Airlangga diperiksa sebagai saksi terkait kasus dugaan korupsi pemberian fasilitas ekspor minyak sawit mentah (Crude Palm Oil/CPO) atau minyak goreng.
Kejaksaan Agung (Kejagung) RI kembali menjadwalkan ulang pemeriksaan terhadap Airlangga Hartarto pekan depan

“”Kami akan menjadwalkan ulang pemanggilan Kepada yang bersangkutan pada Pekan Depan,” Kapuspen Kejagung Ketut Sumendana dalam konferensi pers di Kejagung, Jakarta Selatan, Selasa (18/7/2023)
Ketut mengingatkan, agar yang bersangkutan (Airlangga) untuk dapat hadir memenuhi panggilan penyidik.
“Kita berharap yang bersangkutan dapat hadir pekan depan, Harapan kami semua warga negara patuh hukum,” tegasnya.
Ketut menambahkan pemanggilan terhadap Airlangga sebagai saksi atas tiga tersangka korporasi di kasus tersebut, bukan berdasarkan terpidana Lin Che Wei yang merupakan anggota tim asistensinya.
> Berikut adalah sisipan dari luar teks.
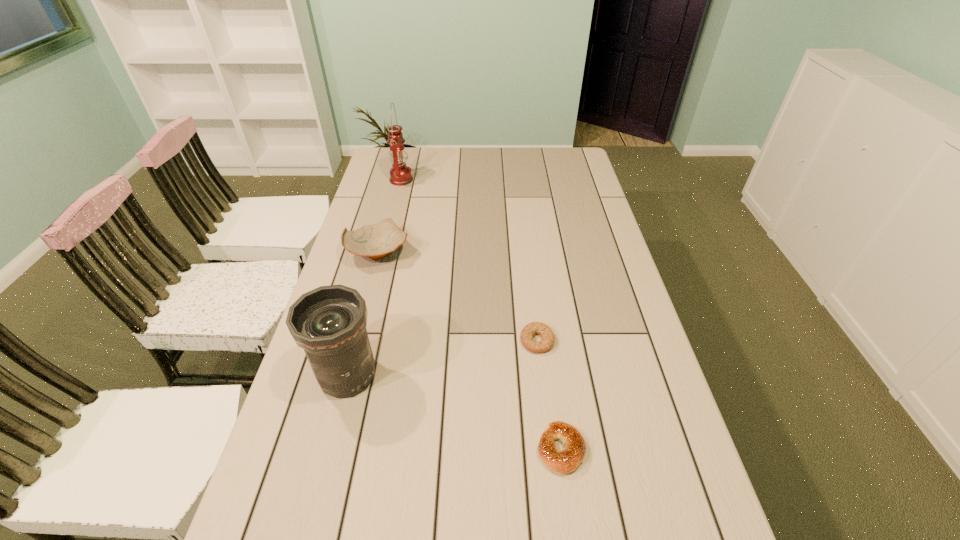 Image resolution: width=960 pixels, height=540 pixels. In order to click on vacant space that is in between the farthest object and the pottery in this screenshot , I will do `click(390, 217)`.

Find the location of a particular element. This screenshot has height=540, width=960. blank region between the second farthest object and the farther bagel is located at coordinates click(458, 296).

The image size is (960, 540). In order to click on free space between the farther bagel and the farthest object in this screenshot , I will do `click(469, 260)`.

At what (x,y) coordinates should I click in order to perform the action: click on unoccupied area between the nearer bagel and the tallest object. Please return your answer as a coordinate pair (x, y). This screenshot has height=540, width=960. Looking at the image, I should click on (481, 314).

Locate an element on the screen. free space between the telephoto lens and the farther bagel is located at coordinates (443, 358).

You are a GUI agent. You are given a task and a screenshot of the screen. Output one action in this format:
    pyautogui.click(x=<x>, y=<y>)
    Task: Click on the free point between the farther bagel and the nearer bagel
    Image resolution: width=960 pixels, height=540 pixels.
    Given the screenshot: What is the action you would take?
    (x=549, y=395)

This screenshot has height=540, width=960. Identify the location of vacant space that is in between the farthest object and the second farthest object. (390, 217).

At what (x,y) coordinates should I click in order to perform the action: click on free space between the second farthest object and the oil lamp. Please return your answer as a coordinate pair (x, y). The image size is (960, 540). Looking at the image, I should click on (390, 217).

The height and width of the screenshot is (540, 960). In order to click on vacant area that lies between the oil lamp and the pottery in this screenshot , I will do `click(390, 217)`.

Where is `free space between the tallest object and the farther bagel`? The image size is (960, 540). free space between the tallest object and the farther bagel is located at coordinates (469, 260). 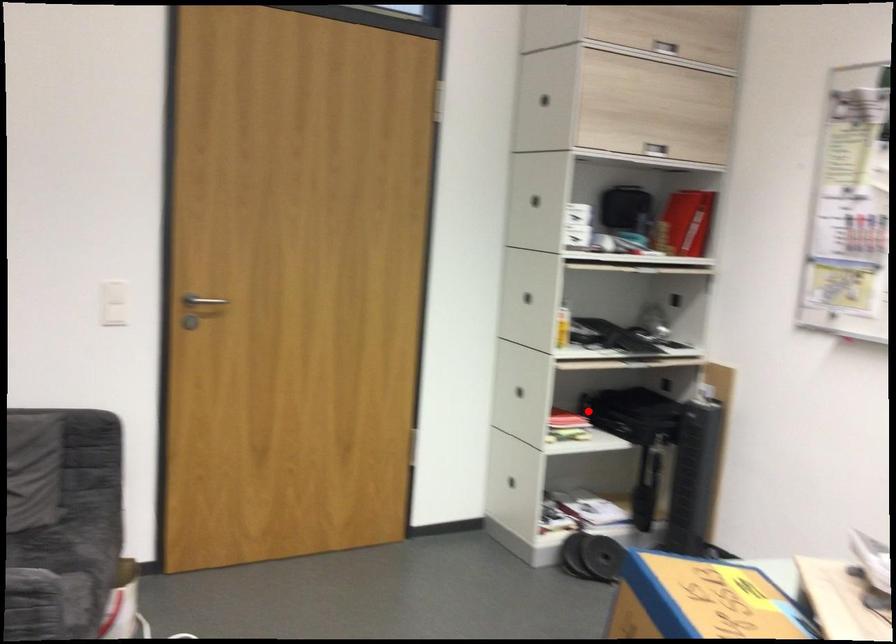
Diketahui Airlangga Hartarto batal diperiksa oleh Kejagung sebagai saksi terkait kasus dugaan korupsi pemberian fasilitas ekspor minyak sawit mentah (Crude Palm Oil/CPO).
“Saya sampaikan terkait dengan ketidakhadiran dari saksi AH. Kita tunggu sampai jam 6 lewat beliau tidak hadir,” ujar Kapuspen Kejagung Ketut Sumendana dalam jumpa pers.